In this article, we’ll explore this concept of good enough and the nuance around it. You’ll learn key differences between internal and external success, how ship decisions are made by various stakeholders, and where teams and individuals often disagree on precisely what makes a product or update “good enough” and ready to go. Finally, we’ll work through different approaches using real-world use cases and see what lessons can be learned from those.
Part 1: Internal vs. External success
Perceptions of risk depend heavily on company culture, with fear of failure (individually or corporately) being a major driving factor. Most companies agree that a reputation for secure, high-quality products is important to achieve market and business success.
What differs is how success is measured: internally or externally.
Companies with an internal focus generally use key performance indicators (KPIs) and other internally-defined metrics to provide incentives or disincentives to drive desired employee and departmental behaviors. These metrics are proxies for desired outcomes; for example, “minimize the number of security penetration vulnerabilities detected post-ship.”
Causes and risks of an internal focus
Many large companies, in particular, see proxy metrics as the only way to effectively communicate goals throughout a complex organization, to achieve alignment, and to measure success business function-by-function or department-by-department.
Unfortunately, this focus on modeling desired outcomes using proxy metrics often results in the individuals within the company seeking to maximize (or minimize) the metrics that apply to them, rather than focusing on the overall success of a given product in the marketplace.
No one in this system has the wrong intent. Who could argue that it’s good to ship with more security vulnerabilities? By seeking to eliminate security vulnerabilities, the security group (for example) is merely seeking to do its job. With an internal focus, they will see their job as ensuring compliance to the policies the team has established to achieve the goals set by upper management.

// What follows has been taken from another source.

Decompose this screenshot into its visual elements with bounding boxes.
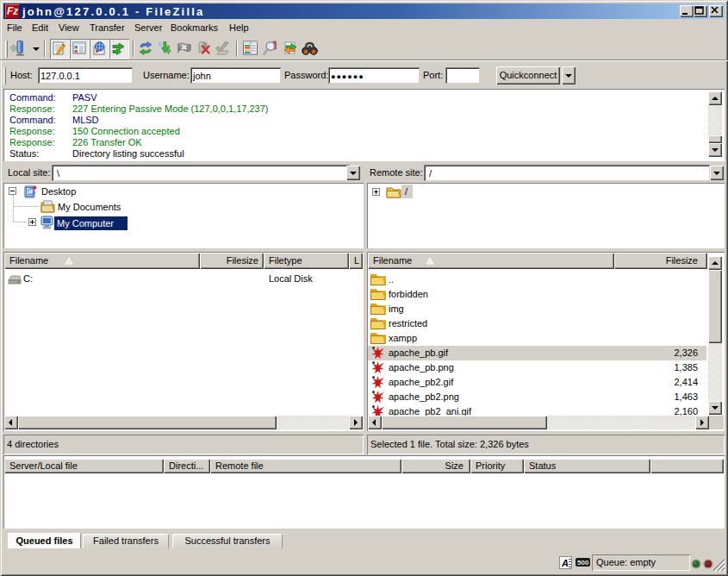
svg-text:Fz: Fz: [7, 5, 18, 17]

However, a department-by-department optimization approach can lead to a bad outcome for the company. It is impossible — or at least economically infeasible in a finite time — to create a product of any kind, software or hardware, that is literally perfect in every dimension. And even in those areas where the product is “perfect,” time:
- exposes new patterns of usage
- introduces new vulnerabilities in underlying infrastructure or integrated systems
- results in changes in the operating environment
- spreads new usability paradigms
- and introduces other factors that will make even an initially ‘perfect’ product imperfect.
Successful products are a balance of features, time to market, and non-functional requirements like usability, security, quality, and many others. Which aspect of a product should be emphasized at a given time to achieve a given business outcome requires balance across multiple factors that are sometimes — in fact, often — in conflict.
In an internally-focused company, ship decisions are often made by executives based on the input from the various business functions and departments. Each of those stakeholders is trying to follow corporate direction by maximizing (or minimizing) the appropriate metrics.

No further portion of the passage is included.